February 2, 2010
All hands to the pumps
Most of the population take ease of access to local shops and other amenities for granted. But for those communities that live in the very sparsely populated parts of the country life can be very different. The remote rural community of Applecross in Wester Ross were faced with a real dilemma when their local petrol station suddenly closed. Faced with a drive of over 35 miles for fuel, direct action was needed
HIE hails Applecross community enterprise progress
A filling station owned by the rural community of Applecross is leading the way in operating a successful social enterprise.
The Wester Ross community is about to undergo a refurbishment of its petrol pumps in a bid to ensure the service’s future. The project highlights a first class example of how Highlands and Islands Enterprise (HIE) is working with social enterprises through their account management approach.

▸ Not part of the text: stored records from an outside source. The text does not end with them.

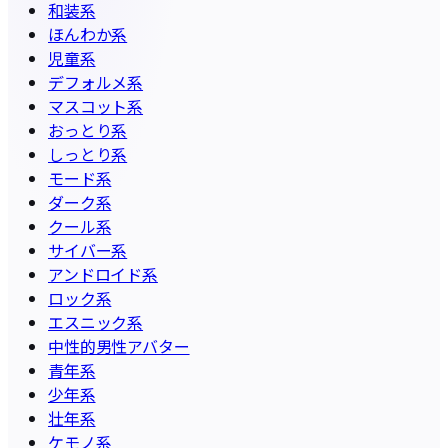
和装系
ほんわか系
児童系
デフォルメ系
マスコット系
おっとり系
しっとり系
モード系
ダーク系
クール系
サイバー系
アンドロイド系
ロック系
エスニック系
中性的男性アバター
青年系
少年系
壮年系
ケモノ系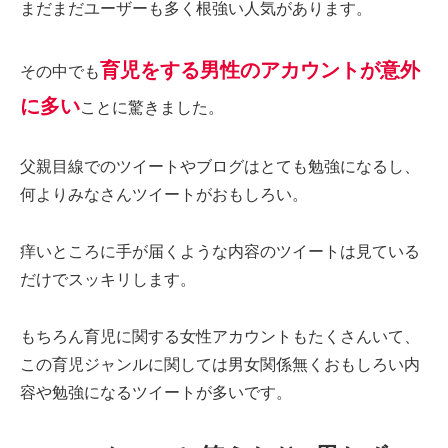
まだまだユーザーも多く根強い人気があります。
育児をする男性のアカウントが意外
その中でも
に多い
ことに驚きました。
父親目線でのツイートやブログはとても勉強になるし、
何よりみなさんツイートがおもしろい。
痒いところに手が届くような内容のツイートは見ている
だけでスッキリします。
もちろん育児に関する女性アカウントもたくさんいて、
この育児ジャンルに関しては男女関係無くおもしろい内
容や勉強になるツイートが多いです。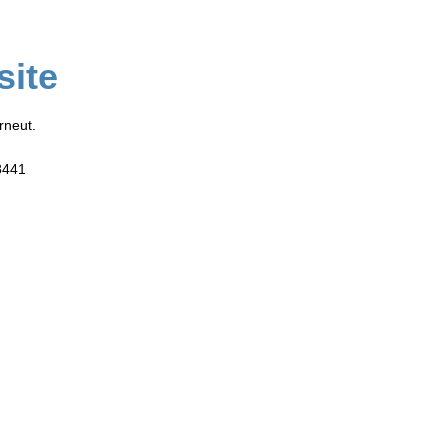
site
rneut.
8441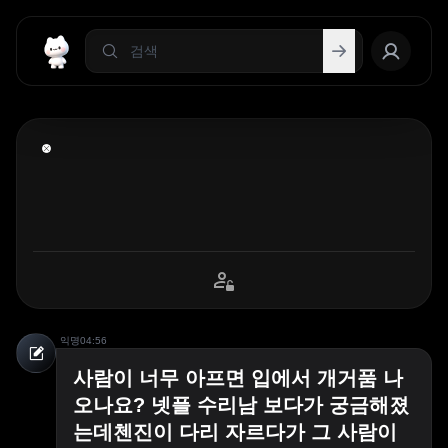
익명
04:56
사람이 너무 아프면 입에서 개거품 나
오나요? 넷플 수리남 보다가 궁금해졌
는데첸진이 다리 자르다가 그 사람이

Previously, the owner of the local shop decided to give up running the petrol pumps and with the nearest filling station being a 36 mile round trip to Lochcarron, it was a major loss for the people living on the peninsula. Following extensive consultation within the community, the petrol station was taken over by the Applecross Community Company in September 2008.

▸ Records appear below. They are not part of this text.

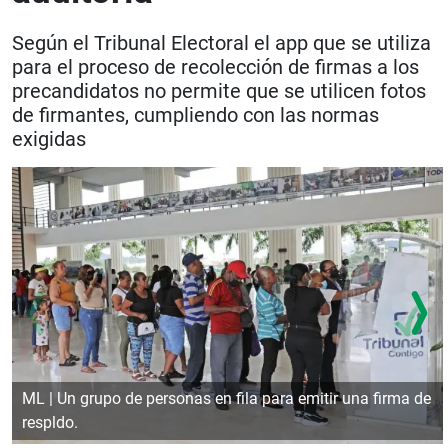
Según el Tribunal Electoral el app que se utiliza
para el proceso de recolección de firmas a los
precandidatos no permite que se utilicen fotos
de firmantes, cumpliendo con las normas
exigidas
ML | Un grupo de personas en fila para emitir una firma de
respldo.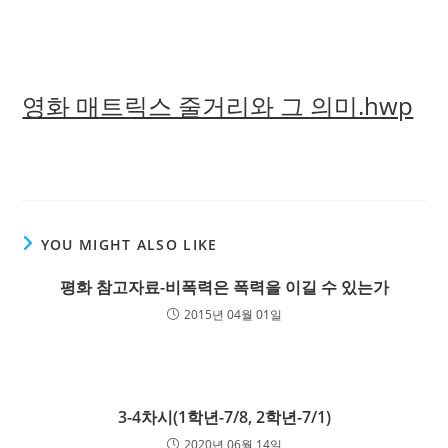
영화 매트릭스 줄거리와 그 의미.hwp
YOU MIGHT ALSO LIKE
평화 참고자료-비폭력은 폭력을 이길 수 있는가
2015년 04월 01일
3-4차시(1학년-7/8, 2학년-7/1)
2020년 06월 14일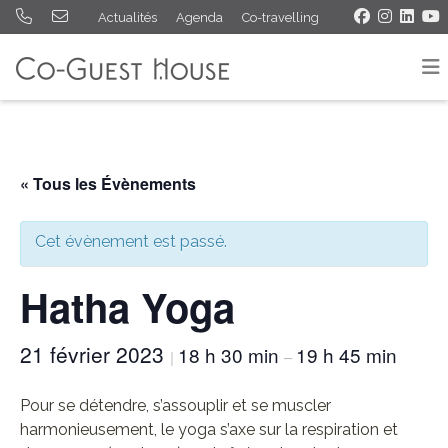
Actualités
Agenda
Co-travelling
« Tous les Évènements
Cet évènement est passé.
Hatha Yoga
21 février 2023
18 h 30 min
19 h 45 min
|
–
Pour se détendre, s’assouplir et se muscler
harmonieusement, le yoga s’axe sur la respiration et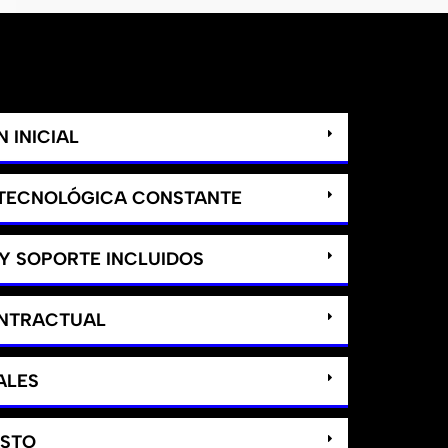
 INICIAL
 TECNOLÓGICA CONSTANTE
Y SOPORTE INCLUIDOS
ONTRACTUAL
ALES
ASTO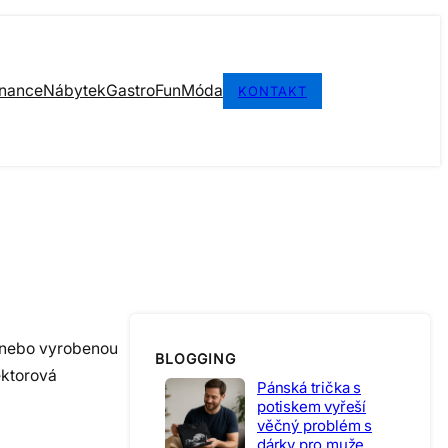
inance
Nábytek
Gastro
Fun
Móda
KONTAKT
, nebo vyrobenou
BLOGGING
ektorová
Pánská trička s
potiskem vyřeší
věčný problém s
dárky pro muže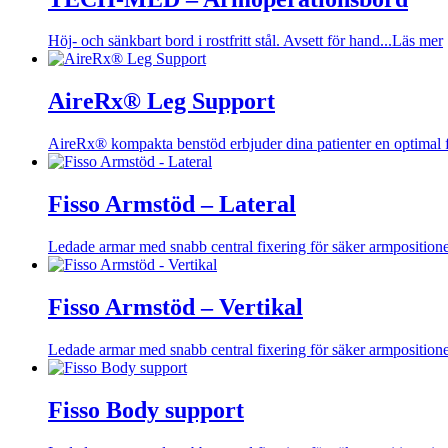
Höj- och sänkbart bord i rostfritt stål. Avsett för hand...
Läs mer
AireRx® Leg Support
AireRx® kompakta benstöd erbjuder dina patienter en optimal 
Fisso Armstöd – Lateral
Ledade armar med snabb central fixering för säker armpositioner
Fisso Armstöd – Vertikal
Ledade armar med snabb central fixering för säker armpositioner
Fisso Body support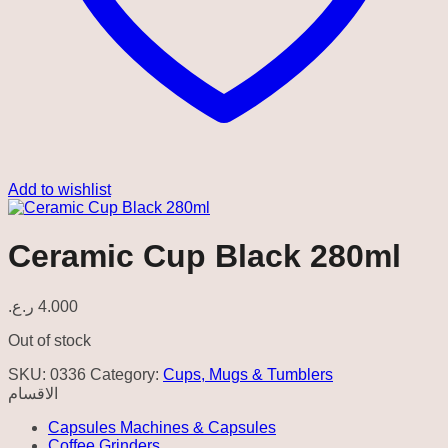
Add to wishlist
Ceramic Cup Black 280ml
ر.ع.
4.000
Out of stock
SKU:
0336
Category:
Cups, Mugs & Tumblers
الاقسام
Capsules Machines & Capsules
Coffee Grinders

The company was successful earlier this year in securing funding of £20,000 through the Big Lottery’s Growing Community Assets fund for the project which will ultimately result in increased fuel sales and reduce operating costs.

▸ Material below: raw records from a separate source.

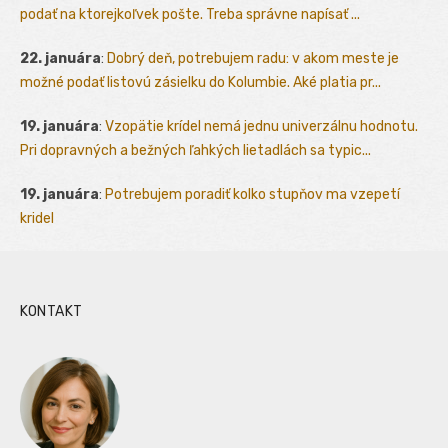
podať na ktorejkoľvek pošte. Treba správne napísať ...
22. januára
:
Dobrý deň, potrebujem radu: v akom meste je
možné podať listovú zásielku do Kolumbie. Aké platia pr...
19. januára
:
Vzopätie krídel nemá jednu univerzálnu hodnotu.
Pri dopravných a bežných ľahkých lietadlách sa typic...
19. januára
:
Potrebujem poradiť kolko stupňov ma vzepetí
kridel
KONTAKT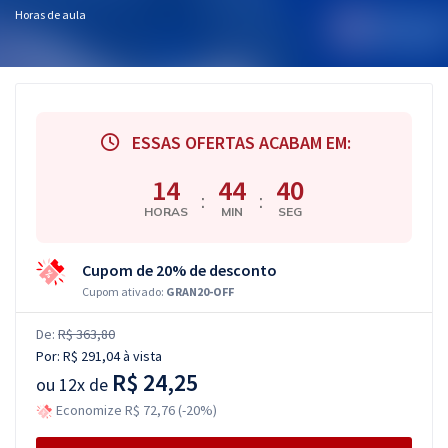
Horas de aula
ESSAS OFERTAS ACABAM EM:
14
44
39
:
:
HORAS
MIN
SEG
Cupom de 20% de desconto
Cupom ativado:
GRAN20-OFF
De:
R$ 363,80
Por:
R$ 291,04
à vista
R$ 24,25
ou
12x de
Economize R$ 72,76 (-20%)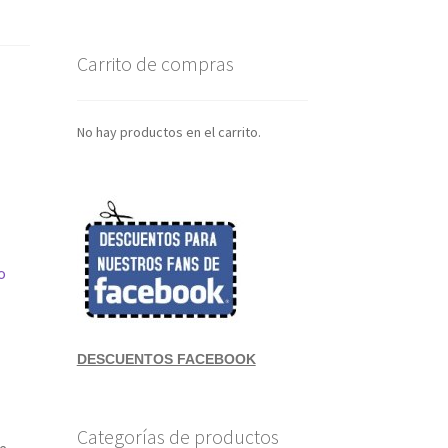
Carrito de compras
No hay productos en el carrito.
o
DESCUENTOS FACEBOOK
Categorías de productos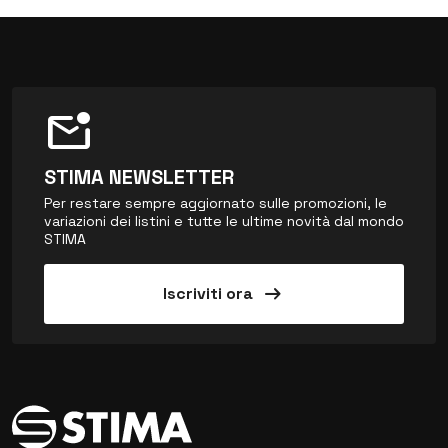
mark_email_unread
STIMA NEWSLETTER
Per restare sempre aggiornato sulle promozioni, le
variazioni dei listini e tutte le ultime novità dal mondo
STIMA
arrow_right_alt
Iscriviti ora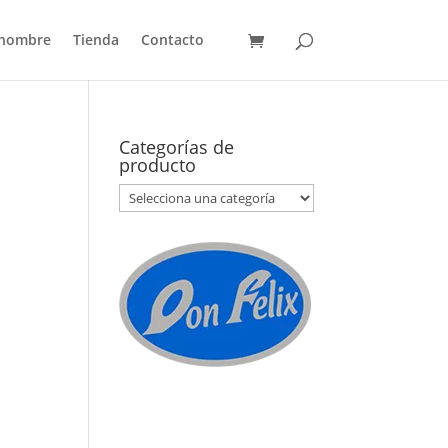
 hombre
Tienda
Contacto
Categorías de
producto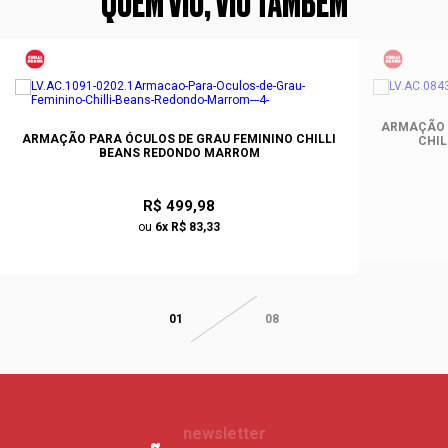
QUEM VIU, VIU TAMBÉM
ARMAÇÃO P
ARMAÇÃO PARA ÓCULOS DE GRAU FEMININO CHILLI
CHIL
BEANS REDONDO MARROM
R$ 499,98
ou
6x R$ 83,33
01
08
newsletter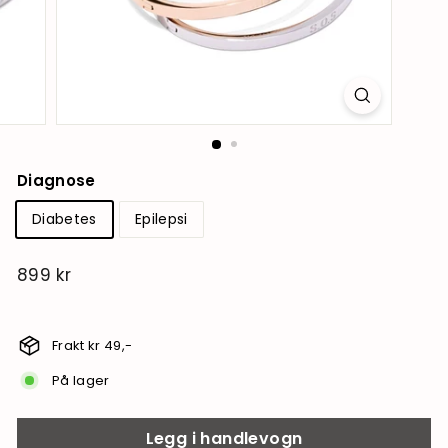
Diagnose
Diabetes
Epilepsi
899 kr
899
kr
Frakt kr 49,-
På lager
Legg i handlevogn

In developing their plans, the community was assisted by the recently introduced account management approach by the enterprise agency, designed to ensure that community groups can fully access the expertise and contacts of HIE area offices. HIE is continuing to identify a pipeline of businesses and social enterprises with the ability to rapidly grow the economy of the Highlands and Islands.
New pumps will be installed with an electrical system and an electronic point of sale card reader which will allow the pumps to remain open all day. The station is an essential part of this rurally isolated community and improving the facilities will allow it to remain open, directly benefiting the population of around 200 people as well as local organisations and businesses in the community of Applecross. The project will also benefit approximately 85,000 visitors each year.
Chair of the community company, Alison Macleod was determined not to lose a facility that both villagers and visitors regard as vital. Alison said: “We are delighted to be working with HIE on our growth plan which has helped us secure funding for the petrol pump project. The Community Land Unit at HIE were great when we started up and they helped us with our BIG Lottery Fund application. Any money we make from the filling station will be ploughed back into the community.”
Lindsay Campbell is HIE’s account manager for the Applecross Community Company. She said: “We have been working on a programme of support to help the Applecross community achieve its aspirations for growth and we congratulate them in what they have successfully achieved – managing the assets to provide a great service for Applecross.
“Helping communities to provide services and develop infrastructure for themselves is a major part of what we do at HIE and supporting community development is also something for which HIE has gained nationwide recognition.”
HIE’s Community Land Unit, which for the last 12 years has supported community groups achieve ownership and management of their own land and assets, has a national contract with its partners to co-ordinate, support and distribute the community assets fund for the Big Lottery. The Growing Community Assets fund is currently delivered through HIE’s Strengthening Communities team and will come to an end in March this year.